Published online May 28, 2014. doi: 10.3748/wjg.v20.i20.6180
Revised: November 14, 2013
Accepted: January 19, 2014
Published online: May 28, 2014
Orthotopic liver transplantation (OLT) represents a major treatment for end-stage chronic liver disease, as well as selected cases of hepatocellular carcinoma and acute liver failure. The ever-increasing development of imaging modalities significantly contributed, over the last decades, to the management of recipients both in the pre-operative and post-operative period, thus impacting on graft and patients survival. When properly used, imaging modalities such as ultrasound, multidetector computed tomography, magnetic resonance imaging (MRI) and procedures of direct cholangiography are capable to provide rapid and reliable recognition and treatment of vascular and biliary complications occurring after OLT. Less defined is the role for imaging in assessing primary graft dysfunction (including rejection) or chronic allograft disease after OLT, e.g., hepatitis C virus (HCV) recurrence. This paper: (1) describes specific characteristic of the above imaging modalities and the rationale for their use in clinical practice; (2) illustrates main imaging findings related to post-OLT complications in adult patients; and (3) reviews future perspectives emerging in the surveillance of recipients with HCV recurrence, with special emphasis on MRI.

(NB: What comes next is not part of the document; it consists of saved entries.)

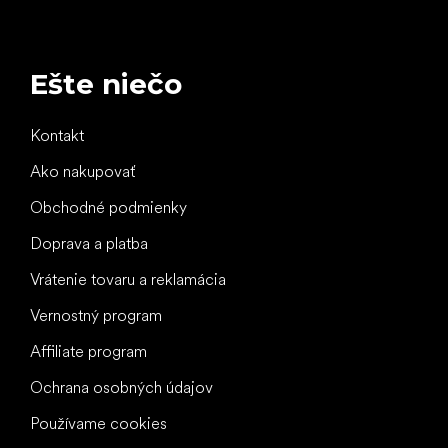
Ešte niečo
Kontakt
Ako nakupovať
Obchodné podmienky
Doprava a platba
Vrátenie tovaru a reklamácia
Vernostný program
Affiliate program
Ochrana osobných údajov
Používame cookies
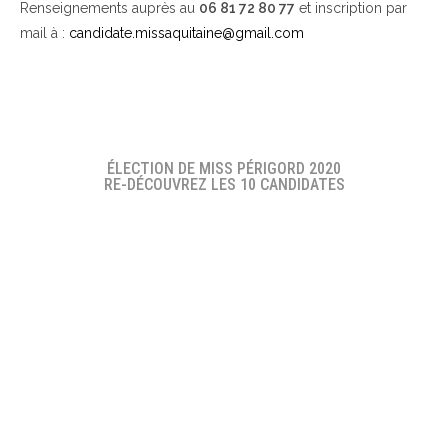
Renseignements auprès au
06 81 72 80 77
et inscription par
mail à :
candidate.missaquitaine@gmail.com
ÉLECTION DE MISS PÉRIGORD 2020
RE-DÉCOUVREZ LES 10 CANDIDATES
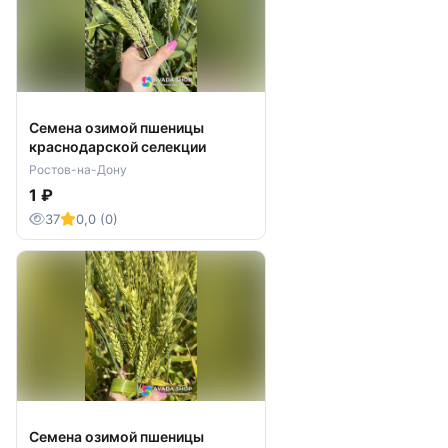
Семена озимой пшеницы
краснодарской селекции
Ростов-на-Дону
1 ₽
37
0,0 (0)
Семена озимой пшеницы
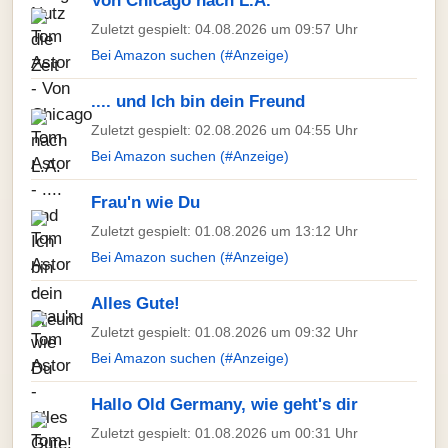
Von Chicago nach L.A.
Zuletzt gespielt: 04.08.2026 um 09:57 Uhr
Bei Amazon suchen (#Anzeige)
.... und Ich bin dein Freund
Zuletzt gespielt: 02.08.2026 um 04:55 Uhr
Bei Amazon suchen (#Anzeige)
Frau'n wie Du
Zuletzt gespielt: 01.08.2026 um 13:12 Uhr
Bei Amazon suchen (#Anzeige)
Alles Gute!
Zuletzt gespielt: 01.08.2026 um 09:32 Uhr
Bei Amazon suchen (#Anzeige)
Hallo Old Germany, wie geht's dir
Zuletzt gespielt: 01.08.2026 um 00:31 Uhr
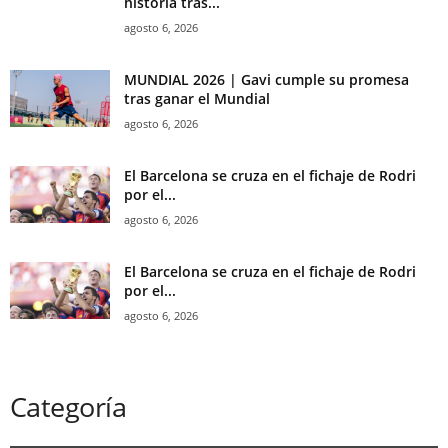
historia tras...
agosto 6, 2026
MUNDIAL 2026 | Gavi cumple su promesa
tras ganar el Mundial
agosto 6, 2026
El Barcelona se cruza en el fichaje de Rodri
por el...
agosto 6, 2026
El Barcelona se cruza en el fichaje de Rodri
por el...
agosto 6, 2026
Categoría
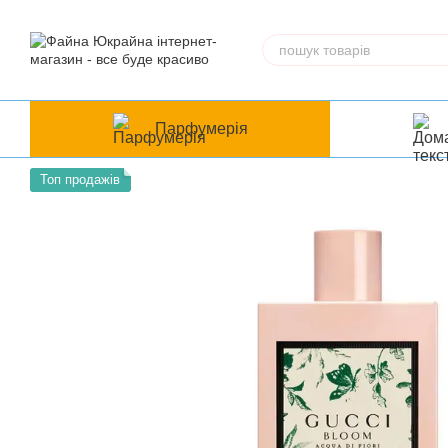
Перейти до основного контенту
Парфумерія
Топ продажів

Core tip: Complications after orthotopic liver transplantation (OLT) still constitute a significant cause of morbidity and graft loss. Prompt diagnosis is then essential in order to address patients to most proper treatment and assure graft and patient survival, especially in the case of vascular and biliary complications. The review focuses on: (1) the state-of-the-art role for different imaging modalities in assessing post-OLT complications, together with practical recommendations for their use; and (2) future perspective for quantitative imaging modalities in non-invasively assessing primary hepatic complications (for which the role of conventional imaging is still limited), using human C virus recurrence as the most exemplificative scenario.